Design: Seventy-four pediatricians and 637 of their patients were randomized to receive two asthma seminars or no educational programs and were observed for 2 years.

Setting: Physicians in the New York, NY, and Ann Arbor, MI, areas were enrolled, and, on average, 10 patients with asthma per provider were surveyed and observed for 2 years.

Patients or participants: A total of 637 subjects were enrolled, and 369 subjects remained in the study after 2 years. Of these, 279 had complete medical and survey information.

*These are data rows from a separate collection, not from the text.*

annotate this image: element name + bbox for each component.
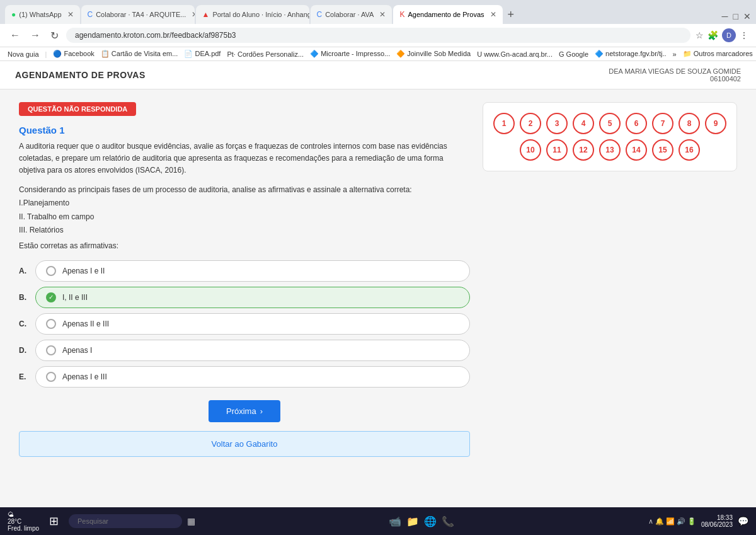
- question-nav-grid: 1 2 3 4 5 6 7 8 9 10 11 12 13 14 15: [493, 113, 726, 161]
- menu-icon[interactable]: ⋮: [740, 30, 748, 40]
- q-num-12[interactable]: 12: [573, 139, 594, 161]
- minimize-button[interactable]: ─: [722, 11, 728, 21]
- option-row-a: A. Apenas I e II: [19, 260, 470, 282]
- phases-intro: Considerando as principais fases de um p…: [19, 183, 470, 197]
- option-c-button[interactable]: Apenas II e III: [35, 313, 470, 335]
- bookmark-nova-guia[interactable]: Nova guia: [8, 50, 39, 58]
- tab-close-colaborar2[interactable]: ✕: [379, 10, 386, 19]
- tab-close-colaborar1[interactable]: ✕: [192, 10, 194, 19]
- browser-frame: ● (1) WhatsApp ✕ C Colaborar · TA4 · ARQ…: [0, 0, 756, 535]
- tab-whatsapp[interactable]: ● (1) WhatsApp ✕: [5, 5, 80, 24]
- chrome-icon[interactable]: 🌐: [424, 515, 437, 527]
- user-id: 06100402: [609, 75, 741, 83]
- time-display: 18:33: [701, 514, 733, 521]
- gabarito-link[interactable]: Voltar ao Gabarito: [212, 439, 278, 449]
- tab-close-whatsapp[interactable]: ✕: [67, 10, 74, 19]
- back-button[interactable]: ←: [8, 28, 23, 42]
- extensions-icon[interactable]: 🧩: [707, 30, 718, 40]
- option-radio-e: [46, 372, 56, 382]
- q-num-6[interactable]: 6: [626, 113, 647, 134]
- q-num-11[interactable]: 11: [546, 139, 568, 161]
- bookmark-gn[interactable]: U www.Gn-acad.arq.br...: [477, 50, 553, 58]
- bookmarks-bar: Nova guia | 🔵 Facebook 📋 Cartão de Visit…: [0, 47, 756, 61]
- option-row-b: B. I, II e III: [19, 287, 470, 308]
- taskbar-right: ∧ 🔔 📶 🔊 🔋 18:33 08/06/2023 💬: [648, 514, 748, 528]
- files-icon[interactable]: 📁: [406, 515, 419, 527]
- user-info: DEA MARIA VIEGAS DE SOUZA GOMIDE 0610040…: [609, 67, 741, 83]
- next-arrow-icon: ›: [260, 406, 263, 416]
- video-icon[interactable]: 📹: [389, 515, 401, 527]
- task-view-icon[interactable]: ▦: [187, 516, 195, 526]
- q-num-15[interactable]: 15: [652, 139, 673, 161]
- page-title: AGENDAMENTO DE PROVAS: [15, 70, 146, 80]
- new-tab-button[interactable]: +: [504, 7, 518, 23]
- q-num-2[interactable]: 2: [520, 113, 541, 134]
- weather-icon: 🌤: [8, 511, 39, 518]
- system-tray-icons: ∧ 🔔 📶 🔊 🔋: [648, 517, 696, 526]
- q-num-16[interactable]: 16: [679, 139, 700, 161]
- option-radio-a: [46, 266, 56, 276]
- gabarito-bar: Voltar ao Gabarito: [19, 431, 470, 457]
- address-icons: ☆ 🧩 D ⋮: [696, 28, 748, 42]
- tab-colaborar1[interactable]: C Colaborar · TA4 · ARQUITE... ✕: [81, 5, 195, 24]
- taskbar-time: 18:33 08/06/2023: [701, 514, 733, 528]
- q-num-9[interactable]: 9: [705, 113, 726, 134]
- tab-portal[interactable]: ▲ Portal do Aluno · Início · Anhang... ✕: [196, 5, 309, 24]
- q-num-1[interactable]: 1: [493, 113, 515, 134]
- option-label-c: C.: [19, 319, 30, 328]
- option-a-button[interactable]: Apenas I e II: [35, 260, 470, 282]
- q-num-14[interactable]: 14: [626, 139, 647, 161]
- question-nav-row-1: 1 2 3 4 5 6 7 8 9: [493, 113, 726, 134]
- start-button[interactable]: ⊞: [44, 512, 64, 531]
- facetime-icon[interactable]: 📞: [442, 515, 454, 527]
- bookmark-joinville[interactable]: 🔶 Joinville Sob Medida: [396, 50, 471, 58]
- tab-agendamento[interactable]: K Agendamento de Provas ✕: [393, 5, 502, 24]
- q-num-3[interactable]: 3: [546, 113, 568, 134]
- option-row-d: D. Apenas I: [19, 340, 470, 361]
- option-e-button[interactable]: Apenas I e III: [35, 366, 470, 388]
- bookmark-microarte[interactable]: 🔷 Microarte - Impresso...: [310, 50, 390, 58]
- bookmark-netstorage[interactable]: 🔷 netstorage.fgv.br/tj..: [595, 50, 666, 58]
- star-icon[interactable]: ☆: [696, 30, 704, 40]
- taskbar: 🌤 28°C Fred. limpo ⊞ ▦ 📹 📁 🌐 📞 ∧ 🔔 📶 🔊 🔋…: [0, 507, 756, 535]
- url-input[interactable]: [66, 28, 690, 43]
- option-b-button[interactable]: I, II e III: [35, 287, 470, 308]
- option-radio-b: [46, 292, 56, 302]
- maximize-button[interactable]: □: [733, 11, 738, 21]
- bookmark-cartao[interactable]: 📋 Cartão de Visita em...: [101, 50, 178, 58]
- taskbar-search-input[interactable]: [69, 514, 182, 528]
- q-num-13[interactable]: 13: [599, 139, 621, 161]
- address-bar: ← → ↻ ☆ 🧩 D ⋮: [0, 24, 756, 47]
- next-button[interactable]: Próxima ›: [209, 400, 280, 422]
- bookmark-cordoes[interactable]: Pt· Cordões Personaliz...: [227, 50, 304, 58]
- bookmark-google[interactable]: G Google: [559, 50, 588, 58]
- q-num-5[interactable]: 5: [599, 113, 621, 134]
- close-button[interactable]: ✕: [743, 11, 751, 21]
- options-list: A. Apenas I e II B. I, II e III: [19, 260, 470, 388]
- q-num-8[interactable]: 8: [679, 113, 700, 134]
- phase-2: II. Trabalho em campo: [19, 210, 470, 224]
- phase-1: I.Planejamento: [19, 197, 470, 210]
- q-num-4[interactable]: 4: [573, 113, 594, 134]
- profile-icon[interactable]: D: [722, 28, 736, 42]
- next-label: Próxima: [226, 406, 256, 416]
- forward-button[interactable]: →: [28, 28, 43, 42]
- question-prompt: Estão corretas as afirmativas:: [19, 241, 470, 250]
- tab-colaborar2[interactable]: C Colaborar · AVA ✕: [311, 5, 392, 24]
- bookmark-facebook[interactable]: 🔵 Facebook: [53, 50, 94, 58]
- bookmark-outros[interactable]: 📁 Outros marcadores: [683, 50, 753, 58]
- nav-buttons: Próxima ›: [19, 400, 470, 422]
- tab-close-agendamento[interactable]: ✕: [490, 10, 496, 19]
- option-d-button[interactable]: Apenas I: [35, 340, 470, 361]
- notification-icon[interactable]: 💬: [738, 516, 748, 526]
- q-num-7[interactable]: 7: [652, 113, 673, 134]
- main-content: QUESTÃO NÃO RESPONDIDA Questão 1 A audit…: [0, 89, 756, 507]
- q-num-10[interactable]: 10: [520, 139, 541, 161]
- phase-3: III. Relatórios: [19, 224, 470, 238]
- bookmark-dea[interactable]: 📄 DEA.pdf: [184, 50, 220, 58]
- reload-button[interactable]: ↻: [48, 28, 61, 43]
- bookmark-more[interactable]: »: [673, 50, 677, 58]
- tab-bar: ● (1) WhatsApp ✕ C Colaborar · TA4 · ARQ…: [0, 0, 756, 24]
- user-name: DEA MARIA VIEGAS DE SOUZA GOMIDE: [609, 67, 741, 75]
- option-d-text: Apenas I: [62, 346, 92, 355]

Interventions: Physicians were randomized, and then a random sample of their patients was enrolled and surveyed regarding the physician’s communication style, the child’s asthma symptoms, medical needs, and asthma care. Low income was defined as annual income of < $20,000.

Measurements and results: The families of 36 children (13%) had an income of < $20,000, and they were treated by 23 physicians. Low-income children in the treatment group tended to have higher levels of use of controller medications, to receive a written asthma action plan, and to miss fewer days of school, although these differences were not statistically significant compared to low-income children in the control group. However, low-income treatment group children were significantly less likely to be admitted to an emergency department (annual rate, 0.208 vs 1.441, respectively) or to a hospital (annual rate, 0 vs 0.029, respectively) for asthma care compared to children in the control group.

Conclusions: The educational program for physicians improved asthma outcomes for their low-income patients. Provider interventions targeted to these high-risk patients may diminish hospital and emergency department asthma care.